More often than not, it's not easy to part with young talent. Not for the front office, the fans, or the team. Basically, it's usually not easy for anyone. There will always be a lingering feeling of what could have been had a team kept a certain player for the long-haul.
When push comes to shove, however, certain deals must be made in order to preserve the long-term future of a given team. This is what the Marlins will be pondering during the 2016 offseason. While they may be able to make some improvements strictly from the free agent market, the likelihood of that solving all of their problems is slim to none. Names such as Marcell Ozuna and Derek Dietrich have been thrown around as potential trade pieces. Alas, there is another name that will be brought up during winter meetings, whether it's this year or the next.

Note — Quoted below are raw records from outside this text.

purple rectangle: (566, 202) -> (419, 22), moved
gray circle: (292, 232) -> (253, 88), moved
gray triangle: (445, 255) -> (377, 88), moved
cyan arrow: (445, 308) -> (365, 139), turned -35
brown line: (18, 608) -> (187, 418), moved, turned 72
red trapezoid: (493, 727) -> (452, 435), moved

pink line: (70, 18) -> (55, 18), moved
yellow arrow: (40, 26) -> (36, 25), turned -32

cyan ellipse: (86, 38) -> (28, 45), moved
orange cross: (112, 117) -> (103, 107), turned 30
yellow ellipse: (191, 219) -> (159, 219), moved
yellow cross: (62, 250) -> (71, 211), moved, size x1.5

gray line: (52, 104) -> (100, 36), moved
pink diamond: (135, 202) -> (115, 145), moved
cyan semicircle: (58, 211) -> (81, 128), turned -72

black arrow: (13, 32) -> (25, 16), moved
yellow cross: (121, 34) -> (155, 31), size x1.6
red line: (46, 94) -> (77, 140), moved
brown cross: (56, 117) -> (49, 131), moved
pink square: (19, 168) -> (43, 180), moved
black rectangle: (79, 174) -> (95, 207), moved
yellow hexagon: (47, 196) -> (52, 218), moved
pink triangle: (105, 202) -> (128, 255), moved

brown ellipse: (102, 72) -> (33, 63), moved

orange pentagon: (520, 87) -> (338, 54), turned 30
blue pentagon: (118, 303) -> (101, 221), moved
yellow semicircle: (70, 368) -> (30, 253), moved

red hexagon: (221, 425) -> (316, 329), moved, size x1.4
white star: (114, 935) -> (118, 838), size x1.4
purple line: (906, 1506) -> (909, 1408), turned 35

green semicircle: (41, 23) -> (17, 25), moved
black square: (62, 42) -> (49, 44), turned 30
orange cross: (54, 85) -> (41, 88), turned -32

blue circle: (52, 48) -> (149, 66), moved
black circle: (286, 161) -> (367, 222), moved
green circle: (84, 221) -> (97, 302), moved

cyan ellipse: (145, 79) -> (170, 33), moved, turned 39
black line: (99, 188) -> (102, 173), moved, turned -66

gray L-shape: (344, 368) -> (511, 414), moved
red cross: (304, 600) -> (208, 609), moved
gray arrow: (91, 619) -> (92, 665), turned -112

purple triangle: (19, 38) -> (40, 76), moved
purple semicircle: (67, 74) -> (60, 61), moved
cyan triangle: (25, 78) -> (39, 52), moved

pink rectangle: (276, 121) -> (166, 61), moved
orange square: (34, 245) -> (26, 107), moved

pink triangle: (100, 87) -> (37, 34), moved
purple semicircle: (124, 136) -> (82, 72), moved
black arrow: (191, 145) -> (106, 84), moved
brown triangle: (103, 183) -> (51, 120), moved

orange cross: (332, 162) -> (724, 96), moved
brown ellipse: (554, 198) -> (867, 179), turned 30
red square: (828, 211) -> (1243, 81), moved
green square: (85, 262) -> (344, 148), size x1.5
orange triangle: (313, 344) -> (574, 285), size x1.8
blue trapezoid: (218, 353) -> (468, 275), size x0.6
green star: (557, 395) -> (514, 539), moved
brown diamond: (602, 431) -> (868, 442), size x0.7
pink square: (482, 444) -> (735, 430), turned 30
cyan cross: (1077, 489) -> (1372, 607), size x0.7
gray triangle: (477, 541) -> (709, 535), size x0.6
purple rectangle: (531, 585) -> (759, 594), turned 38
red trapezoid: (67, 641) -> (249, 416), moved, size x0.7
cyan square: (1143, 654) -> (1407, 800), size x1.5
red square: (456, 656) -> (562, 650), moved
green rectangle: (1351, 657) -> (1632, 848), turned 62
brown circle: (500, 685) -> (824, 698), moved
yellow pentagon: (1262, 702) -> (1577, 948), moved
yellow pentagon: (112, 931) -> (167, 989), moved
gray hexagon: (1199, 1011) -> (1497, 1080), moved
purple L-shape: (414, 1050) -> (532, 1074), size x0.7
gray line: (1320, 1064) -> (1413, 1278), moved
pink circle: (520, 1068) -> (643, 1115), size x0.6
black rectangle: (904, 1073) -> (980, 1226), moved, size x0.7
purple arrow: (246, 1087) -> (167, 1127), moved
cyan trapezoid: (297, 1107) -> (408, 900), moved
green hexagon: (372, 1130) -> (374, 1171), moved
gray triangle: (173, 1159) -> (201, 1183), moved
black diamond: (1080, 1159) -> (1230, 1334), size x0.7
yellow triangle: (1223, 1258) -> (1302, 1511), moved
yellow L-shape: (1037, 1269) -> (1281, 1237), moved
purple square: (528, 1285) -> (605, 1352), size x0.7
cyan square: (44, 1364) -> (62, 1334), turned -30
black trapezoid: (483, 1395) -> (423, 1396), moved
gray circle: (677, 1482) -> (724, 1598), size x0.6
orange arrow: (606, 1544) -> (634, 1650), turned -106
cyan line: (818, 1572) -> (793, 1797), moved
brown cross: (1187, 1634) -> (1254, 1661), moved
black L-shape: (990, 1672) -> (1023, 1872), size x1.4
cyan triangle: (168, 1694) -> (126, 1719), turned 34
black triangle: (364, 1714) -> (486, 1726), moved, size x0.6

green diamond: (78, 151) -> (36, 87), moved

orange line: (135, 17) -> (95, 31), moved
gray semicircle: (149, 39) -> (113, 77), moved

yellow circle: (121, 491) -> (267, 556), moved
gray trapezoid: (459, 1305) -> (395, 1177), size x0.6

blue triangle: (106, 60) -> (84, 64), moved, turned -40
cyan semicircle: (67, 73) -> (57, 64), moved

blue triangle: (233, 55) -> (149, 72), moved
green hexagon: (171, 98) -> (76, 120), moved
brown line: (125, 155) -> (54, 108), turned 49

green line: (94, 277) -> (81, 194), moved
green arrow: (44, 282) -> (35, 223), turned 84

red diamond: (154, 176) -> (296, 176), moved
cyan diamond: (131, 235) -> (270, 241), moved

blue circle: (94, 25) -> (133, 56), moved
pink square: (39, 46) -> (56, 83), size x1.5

Trust me, I know how difficult it is to see Stanton's name and the word "trade" in the same sentence. However, at the end of the day, this is a business, and if something happens in the near future that forces Jeffrey Loria's hand, Stanton is a candidate for negotiations.
Although he has put up great numbers since debuting in 2010, Stanton has been somewhat injury prone throughout his career. There was the knee surgery in 2012, which was followed by a hamstring injury the 2013 season. Obviously, the injury he suffered in 2014 from a pitching hitting him square in the cheek was a freak accident, but he followed that up by only appearing in 74 games in 2015 as a result of a broken hand occurring in late June.
All in all, he's missed 223 games since the 2012 season. That's an average of approximately 45 games a year over that span. Couple that with the potential haul of prospects that Miami could receive in return for the slugger and the idea becomes intriguing.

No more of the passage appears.